除了高专忌库中的六枚之外,散落在外的手指只要没有被封印,必然会引起诅咒虬结的现象。虽然他本人看不见,但是他有看得见的合作对象。
好比锖兔、好比狗卷一族、好比追着锖兔前来的虫师、好比偶尔会上门来卖药的浓妆青年……
据他们说,伊豆有一个叫做黑涡镇的小镇在逐渐变得诡异,镇民都被奇怪的意识所影响开始迷恋上了漩涡的图案,不过没有什么人员的伤亡。
总监部目前还没发现这一异常,如果那里真的藏着宿傩的手指,他们最好能赶在总监部之前将它拿到手。
于是一行人自然而然决定分头行动。
寒冷的北海道之行由杰和硝子带着夜斗三人前去,他们比较适合去与规划局交涉,替白龙开挖河道,而神明则负责将龙角埋入河床中;温暖的伊豆则由小八和悟前去,一方面可以避免小八冬眠,六眼也方便寻找手指的所在。
在此之前,他们要在产屋敷宅邸度过一个安宁的新年。
“不用回家可以吗?”辉利哉问道。
小八缩在被炉里,用朦胧的语气说她的老爸有她没她都无所谓,悟也说他都不知道自己父母是谁。
从睁眼开始,他就被从父母身边带走,以至于他印象中只有族人一张张相似而模糊的面孔,没有人能从其中脱颖而出。
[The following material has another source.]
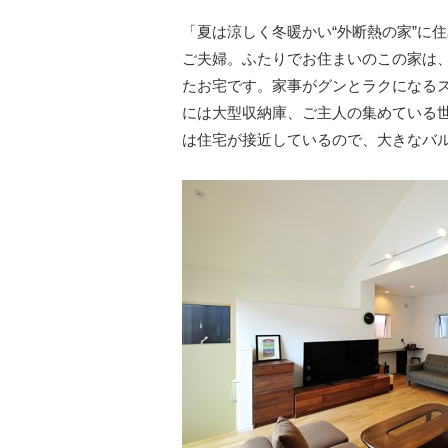
「夏は涼しく冬暖かい“外断熱の家”に
ご夫婦。ふたりでお住まいのこの家は
たお宅です。家事がグンとラクになる
には大型収納庫、ご主人の集めている
は住宅が接近しているので、大きなバ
比起这两个身世脱俗的家伙,杰和硝子就显得普通了起来,他们编不出什么惊世骇俗的借口,只能说自己还没到想家的时候。
其实嘴硬的少年人只是想和这个生命已经进入倒计时的故人再多待几日罢了,一起过年不就正好吗?
“好吧,那可要一起做准备哦?”
时间一年一年地走过,一起过新年的人数逐渐减少。时至今日,竟好像一夕间又恢复了往昔的热闹。
新年当然要准备门松、镜饼和界绳。
这种寻常人家能在市场一步购齐的东西,产屋敷家还遵循着手作的传统。
野蔷薇兴冲冲地从仓库里搬来了剪刀、彩纸、丝线和插盆,庭院里被白雪覆盖的松竹梅就是原材料,只需要采摘来就行。
“就要辛苦你们了。”辉利哉对日和与雪音说道,换来二人慌张地摆手:“不不不,我们才是多有打扰。”
作为平行时空的来客注定要在这里白吃白住,可是脸皮还未修炼到家的他们觉得自己需要付出一些劳动才能心安,于是纷纷拿起剪刀跑进了庭院里。
当然,这种雪地作业就轮不到八轩了。
“不准再把被子放下来了,不然会窒息的啦。”脖颈上挂着鳞片的少年对躲在被炉下的少女叮嘱道,像对着一只缩在沙发下不肯出来的怕生小猫。
小猫伸出肉垫在他翘挺的鼻尖按了按。
一颗雪球忽然在此时砸中他的后脑勺,虽然被无下限阻挡,可爆开的雪粉溅到小猫爪子的绒毛上,冰得她一下缩回了手。
“悟,你真的很像老妈子诶!大家都开始了,就你磨磨蹭蹭的!”杰在庭院里又捏起下一个雪球,对悟毫不留情地嘲笑道。
小猫已经翻身只留下一个后脑勺对着他,悟的脸上蹦起青筋,顿时下场加入大战:“你这是羡慕了吧,杰!看招!”
庭院里霎时雪球乱飞,以超音速互相攻击。
虽然本来就没指望他们能帮上什么忙,可是这样真的很碍事!
一颗雪球被击出轨道向辉利哉飞来,被炉下伸出一条斑斓的蛇尾懒洋洋地将它打散又嗖的一下缩回,雪球瞬间变成美丽的冰晶飘荡在空气中。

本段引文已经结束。